Hoy España se pregunta si otro primer ministro de ojos azules y porte amable también nos ha salido depredador. La respuesta no está clara. Pero la verdad puede ser innecesaria cuando la manada se pone en marcha, y el caso es que, para buena parte de los medios de Madrid, hoy la verificación de los hechos es totalmente prescindible.
En el estadio actual del caso, las conclusiones no serían tan devastadoras políticamente si no hubiera unas joyas aparatosas valoradas en más de un millón de euros que permiten un juicio público rápido. Consciente del efecto de los collares en el ánimo de la opinión pública, el expresidente del gobierno ha intentado separar su presunto tráfico de influencias en la operación Plus Ultra de lo que sería un regalo de una monarquía del Golfo a su mujer. Su defensa se basa en hablar de un regalo hecho a España –por tanto, no habría contrabando– y con obligaciones tributarias ya prescritas. Pero nadie le ahorrará, incluso si su versión se puede probar, la sanción social de quedárselas y dejarlas en una caja fuerte sin declararlas o entregarlas al patrimonio del Estado.

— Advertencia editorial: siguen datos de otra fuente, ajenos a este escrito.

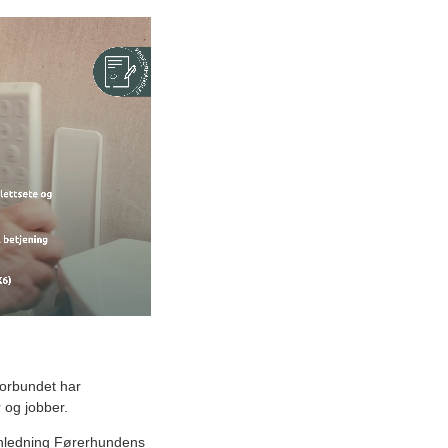
orbundet har
 og jobber.
 anledning Førerhundens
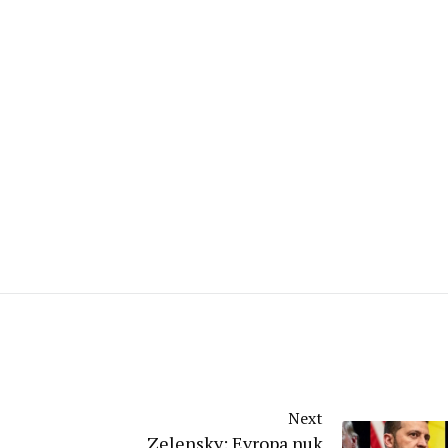
Next
Zelensky: Evropa nuk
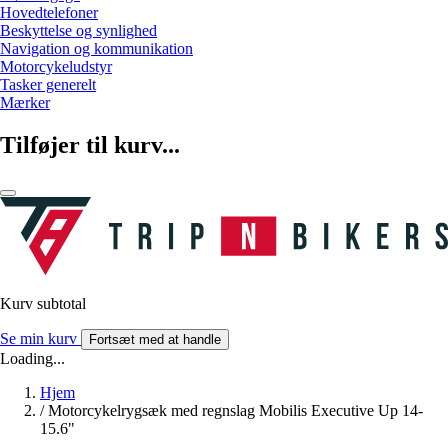
Hovedtelefoner
Beskyttelse og synlighed
Navigation og kommunikation
Motorcykeludstyr
Tasker generelt
Mærker
Tilføjer til kurv...
Kurv subtotal
Se min kurv
Fortsæt med at handle
Loading...
Hjem
/
Motorcykelrygsæk med regnslag Mobilis Executive Up 14-
15.6"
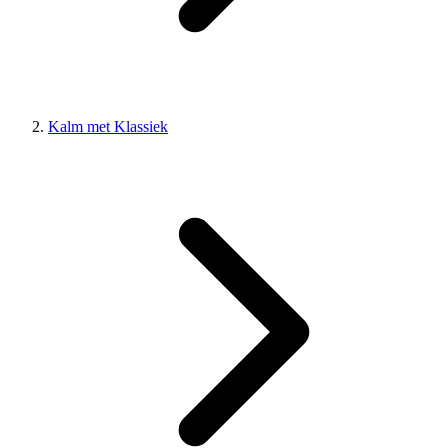
Kalm met Klassiek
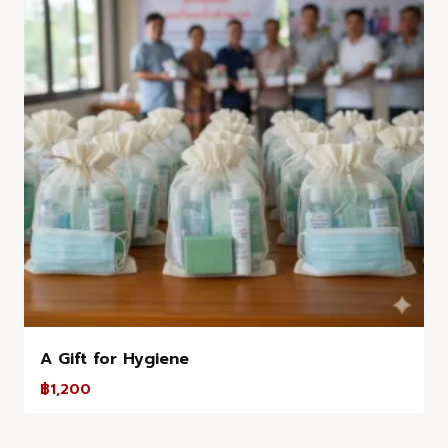
A Gift for Hygiene
฿
1,200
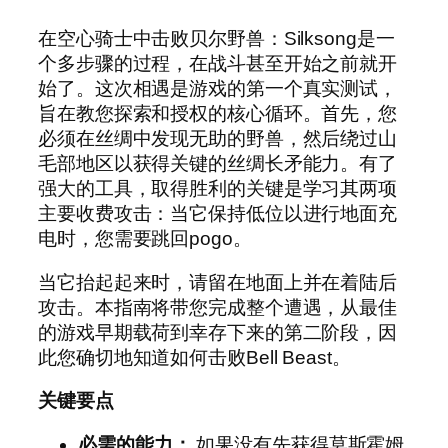
在空心骑士中击败贝尔野兽：Silksong是一
个多步骤的过程，在战斗甚至开始之前就开
始了。这次相遇是游戏的第一个真实测试，
旨在教您探索和授权的核心循环。首先，您
必须在丝绸中发现无助的野兽，然后绕过山
毛部地区以获得关键的丝绸长矛能力。有了
强大的工具，取得胜利的关键是学习其两项
主要收费攻击：当它保持低位以进行地面充
电时，您需要跳回pogo。
当它抬起起来时，请留在地面上并在着陆后
攻击。本指南将带您完成整个遭遇，从最佳
的游戏早期载荷到幸存下来的第二阶段，因
此您确切地知道如何击败Bell Beast。
关键要点
必需的能力：
如果没有先获得莫斯霍姆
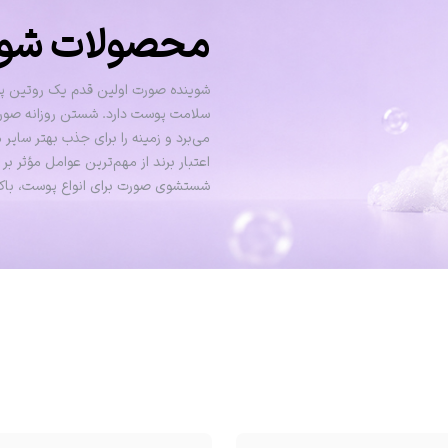
محصولات شوین
شوینده صورت اولین قدم یک روتین 
سلامت پوست دارد. شستن روزانه صورت ب
می‌برد و زمینه را برای جذب بهتر سای
اعتبار برند از مهم‌ترین عوامل مؤثر ب
شستشوی صورت برای انواع پوست، باکی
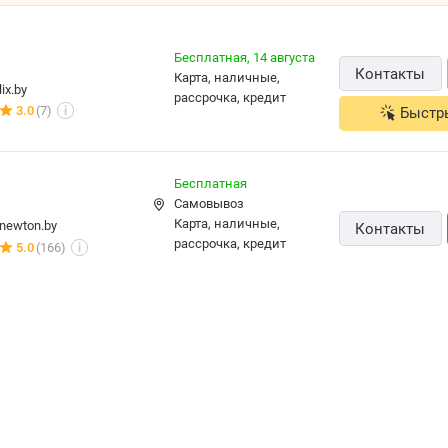
Бесплатная,
14 августа
Контакты
карта, наличные,
lix.by
рассрочка, кредит
3.0
(7)
Быстр
i
Бесплатная
Самовывоз
карта, наличные,
newton.by
Контакты
рассрочка, кредит
5.0
(166)
i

En el fondo del caso hay dos temas que hay que regular y aplicar de manera clara: la línea borrosa entre hacer de lobista a favor de intereses empresariales y el tráfico de influencias. Una línea que traspasan permanentemente exministros, exdiputados y expresidentes. El otro tema es si se cumple el código que impide aceptar regalos que sean algo más que simbólicos. Y no sirve decir que “en 2007 no había una legalidad que hoy sí existe”, como hizo Pedro Sánchez para justificar los regalos. El presidente del gobierno español debería recordar que el rey emérito fue castigado por la opinión pública por ser el gran exponente de una manera de funcionar dentro del magma de un ejercicio del poder hecho de corrupción mezclado con diplomacia, intereses privados y regalos de las monarquías sátrapas del Golfo. De confusión absoluta de lo que es público y de lo que es privado.
La andanada judicial contra el PSOE ha encontrado suficiente agua en la piscina para investigar la corrupción y hoy el panorama acelerado es el del final de una etapa antes de agotar la legislatura en septiembre de 2027. Sánchez está en modo electoral y será él quien decida cuándo convoca las elecciones, pero, de momento sabe que en ningún lugar estará más protegido que en la Moncloa.

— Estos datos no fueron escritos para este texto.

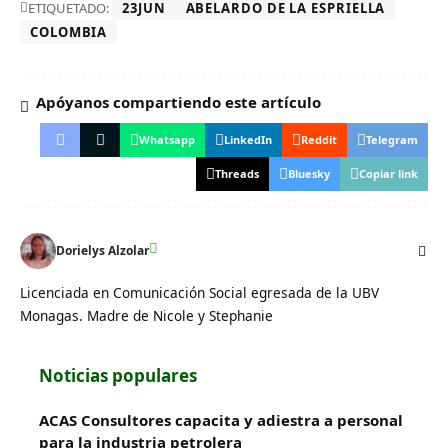
ETIQUETADO:
23JUN
ABELARDO DE LA ESPRIELLA
COLOMBIA
Apóyanos compartiendo este artículo
Whatsapp
LinkedIn
Reddit
Telegram
Threads
Bluesky
Copiar link
Dorielys Alzolar
Licenciada en Comunicación Social egresada de la UBV
Monagas. Madre de Nicole y Stephanie
Noticias populares
ACAS Consultores capacita y adiestra a personal
para la industria petrolera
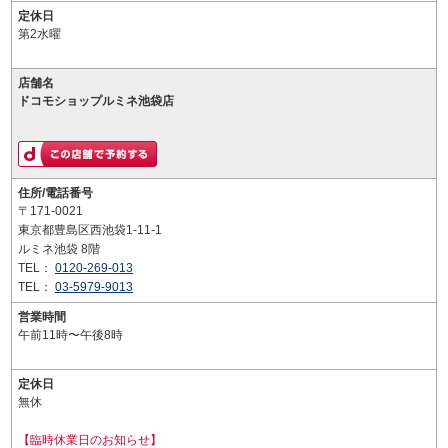
定休日
第2水曜
店舗名
ドコモショップルミネ池袋店
住所/電話番号
〒171-0021
東京都豊島区西池袋1-11-1
ルミネ池袋 8階
TEL：
0120-269-013
TEL：
03-5979-9013
営業時間
午前11時〜午後8時
定休日
無休
【臨時休業日のお知らせ】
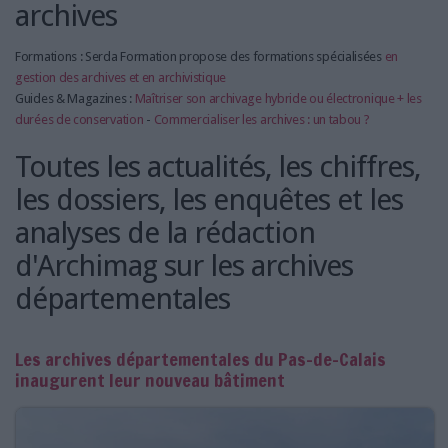
archives
Formations : Serda Formation propose des formations spécialisées
en
gestion des archives et en archivistique
Guides & Magazines :
Maîtriser son archivage hybride ou électronique + les
durées de conservation
-
Commercialiser les archives : un tabou ?
Toutes les actualités, les chiffres,
les dossiers, les enquêtes et les
analyses de la rédaction
d'Archimag sur les archives
départementales
Les archives départementales du Pas-de-Calais
inaugurent leur nouveau bâtiment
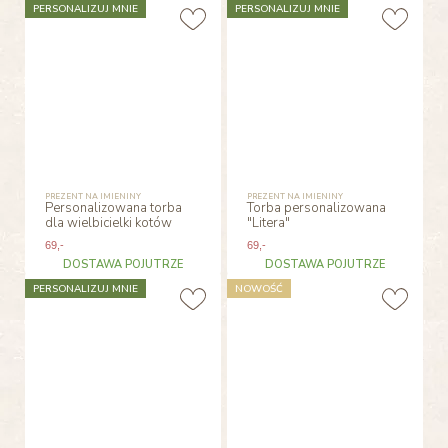
PERSONALIZUJ MNIE
PERSONALIZUJ MNIE
PREZENT NA IMIENINY
PREZENT NA IMIENINY
Personalizowana torba
Torba personalizowana
dla wielbicielki kotów
"Litera"
69
,-
69
,-
DOSTAWA POJUTRZE
DOSTAWA POJUTRZE
PERSONALIZUJ MNIE
NOWOŚĆ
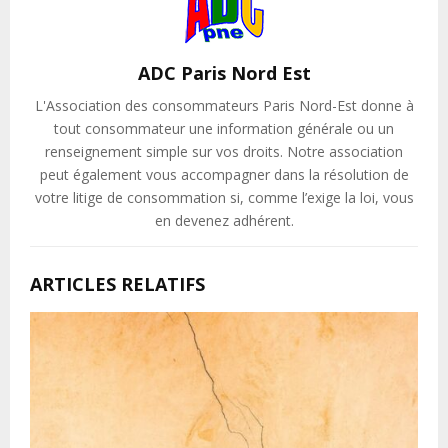
ADC Paris Nord Est
L'Association des consommateurs Paris Nord-Est donne à
tout consommateur une information générale ou un
renseignement simple sur vos droits. Notre association
peut également vous accompagner dans la résolution de
votre litige de consommation si, comme l’exige la loi, vous
en devenez adhérent.
ARTICLES RELATIFS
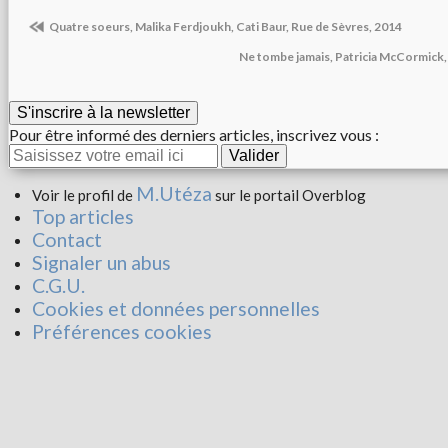
Quatre soeurs, Malika Ferdjoukh, Cati Baur, Rue de Sèvres, 2014
Ne tombe jamais, Patricia McCormick, 
S'inscrire à la newsletter
Pour être informé des derniers articles, inscrivez vous :
M.Utéza
Voir le profil de
sur le portail Overblog
Top articles
Contact
Signaler un abus
C.G.U.
Cookies et données personnelles
Préférences cookies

En palabras del presidente, las elecciones generales serán en 2027, sin coincidir con las municipales y autonómicas, y el proyecto de presupuestos se habrá presentado este año 2026. El PNB le marcó el camino, y parece que será la aprobación o no de los presupuestos lo que precipitará la convocatoria electoral. Los presupuestos pueden actuar de programa electoral porque determinarán las prioridades del gasto público, es decir, las prioridades políticas. Por lo tanto, el calendario dice que las elecciones se podrían celebrar el primer trimestre del año que viene, justo después del previsible fracaso de la aprobación presupuestaria. Sánchez también tiene otra opción: convocarlas después de las municipales y autonómicas de mayo y aprovechar el jaleo de los pactos entre el PP y Vox para movilizar a la izquierda y su feudo de Cataluña.
Los próximos meses pueden traer novedades y el panorama aún puede cambiar radicalmente si se cumple con la amnistía. En cualquier caso, estamos en campaña electoral y Madrid es una olla a presión, donde todo el que puede, hace.